- [SUPPLIED RECORDS]
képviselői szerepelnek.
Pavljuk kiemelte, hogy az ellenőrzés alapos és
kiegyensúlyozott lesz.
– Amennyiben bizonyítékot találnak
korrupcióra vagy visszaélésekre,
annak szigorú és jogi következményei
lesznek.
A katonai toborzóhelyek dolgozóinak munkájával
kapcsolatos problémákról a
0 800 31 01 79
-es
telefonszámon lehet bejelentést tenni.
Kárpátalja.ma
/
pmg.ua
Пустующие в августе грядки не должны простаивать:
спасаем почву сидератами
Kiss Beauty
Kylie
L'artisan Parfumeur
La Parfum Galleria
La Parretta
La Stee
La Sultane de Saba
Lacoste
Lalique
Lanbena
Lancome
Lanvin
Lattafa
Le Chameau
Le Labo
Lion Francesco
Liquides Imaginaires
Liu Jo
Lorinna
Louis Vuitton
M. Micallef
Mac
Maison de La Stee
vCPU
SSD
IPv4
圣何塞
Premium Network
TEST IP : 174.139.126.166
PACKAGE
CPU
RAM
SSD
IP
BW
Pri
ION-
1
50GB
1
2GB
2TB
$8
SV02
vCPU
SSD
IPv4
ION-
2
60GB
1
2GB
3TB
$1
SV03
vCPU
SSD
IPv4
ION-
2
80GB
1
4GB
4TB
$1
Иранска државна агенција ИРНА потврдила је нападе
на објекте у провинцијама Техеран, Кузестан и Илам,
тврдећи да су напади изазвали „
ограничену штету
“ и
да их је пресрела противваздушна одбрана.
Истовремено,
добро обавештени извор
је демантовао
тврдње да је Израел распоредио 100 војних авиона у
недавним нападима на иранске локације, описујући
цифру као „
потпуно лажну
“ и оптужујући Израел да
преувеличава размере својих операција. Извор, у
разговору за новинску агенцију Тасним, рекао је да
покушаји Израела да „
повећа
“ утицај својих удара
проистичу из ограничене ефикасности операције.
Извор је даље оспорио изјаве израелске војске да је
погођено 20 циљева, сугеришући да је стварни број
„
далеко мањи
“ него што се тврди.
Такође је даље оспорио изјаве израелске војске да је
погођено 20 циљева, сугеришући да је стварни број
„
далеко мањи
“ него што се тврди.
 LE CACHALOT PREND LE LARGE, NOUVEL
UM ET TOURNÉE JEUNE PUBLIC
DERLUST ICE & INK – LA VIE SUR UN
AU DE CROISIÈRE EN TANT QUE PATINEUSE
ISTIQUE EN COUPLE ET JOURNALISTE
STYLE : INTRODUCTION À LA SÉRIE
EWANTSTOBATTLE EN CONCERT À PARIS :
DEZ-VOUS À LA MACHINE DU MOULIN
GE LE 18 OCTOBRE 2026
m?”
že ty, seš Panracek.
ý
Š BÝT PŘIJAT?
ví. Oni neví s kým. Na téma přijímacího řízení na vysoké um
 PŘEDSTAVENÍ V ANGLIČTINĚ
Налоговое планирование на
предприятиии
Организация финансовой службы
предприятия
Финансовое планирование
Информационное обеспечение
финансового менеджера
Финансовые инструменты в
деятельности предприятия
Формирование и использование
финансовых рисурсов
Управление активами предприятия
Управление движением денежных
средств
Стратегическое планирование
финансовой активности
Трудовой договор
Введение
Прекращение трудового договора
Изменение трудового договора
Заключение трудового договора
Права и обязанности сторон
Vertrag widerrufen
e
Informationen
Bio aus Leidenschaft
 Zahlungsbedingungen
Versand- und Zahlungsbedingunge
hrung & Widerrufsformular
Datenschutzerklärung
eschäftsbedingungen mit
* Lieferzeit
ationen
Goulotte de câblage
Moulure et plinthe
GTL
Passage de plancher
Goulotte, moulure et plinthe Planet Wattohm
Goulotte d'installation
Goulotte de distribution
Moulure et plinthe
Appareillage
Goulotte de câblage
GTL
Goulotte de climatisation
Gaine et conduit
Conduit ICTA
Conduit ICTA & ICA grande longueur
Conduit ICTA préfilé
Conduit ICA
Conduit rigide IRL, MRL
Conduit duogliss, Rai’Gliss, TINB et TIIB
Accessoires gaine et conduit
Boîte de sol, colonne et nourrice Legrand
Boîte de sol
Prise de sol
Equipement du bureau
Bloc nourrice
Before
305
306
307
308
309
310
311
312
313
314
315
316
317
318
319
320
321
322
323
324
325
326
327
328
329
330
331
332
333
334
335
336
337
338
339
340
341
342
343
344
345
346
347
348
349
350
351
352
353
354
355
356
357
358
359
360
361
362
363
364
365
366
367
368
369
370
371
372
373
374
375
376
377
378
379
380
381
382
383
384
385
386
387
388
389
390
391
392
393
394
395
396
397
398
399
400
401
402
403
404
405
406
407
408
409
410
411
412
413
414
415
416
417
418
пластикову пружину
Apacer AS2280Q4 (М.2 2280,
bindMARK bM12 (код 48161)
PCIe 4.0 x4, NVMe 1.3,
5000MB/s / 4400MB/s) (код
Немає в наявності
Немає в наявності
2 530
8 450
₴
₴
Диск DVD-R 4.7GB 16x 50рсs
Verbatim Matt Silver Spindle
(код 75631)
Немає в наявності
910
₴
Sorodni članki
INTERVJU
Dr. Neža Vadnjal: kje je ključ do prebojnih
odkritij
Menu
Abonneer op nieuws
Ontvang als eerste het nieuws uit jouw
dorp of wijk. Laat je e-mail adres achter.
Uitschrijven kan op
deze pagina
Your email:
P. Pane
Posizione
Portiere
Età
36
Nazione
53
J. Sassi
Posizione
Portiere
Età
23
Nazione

- [WORK TO COMPLETE] Out of the data above, set down the lines from the one with "Заключение трудового договора" to the one with "Conduit duogliss, Rai’Gliss, TINB et TIIB", both included, exactly as written and with no additions.

- [ANSWER TO THE EXERCISE]
Заключение трудового договора
Права и обязанности сторон
Vertrag widerrufen
e
Informationen
Bio aus Leidenschaft
 Zahlungsbedingungen
Versand- und Zahlungsbedingunge
hrung & Widerrufsformular
Datenschutzerklärung
eschäftsbedingungen mit
* Lieferzeit
ationen
Goulotte de câblage
Moulure et plinthe
GTL
Passage de plancher
Goulotte, moulure et plinthe Planet Wattohm
Goulotte d'installation
Goulotte de distribution
Moulure et plinthe
Appareillage
Goulotte de câblage
GTL
Goulotte de climatisation
Gaine et conduit
Conduit ICTA
Conduit ICTA & ICA grande longueur
Conduit ICTA préfilé
Conduit ICA
Conduit rigide IRL, MRL
Conduit duogliss, Rai’Gliss, TINB et TIIB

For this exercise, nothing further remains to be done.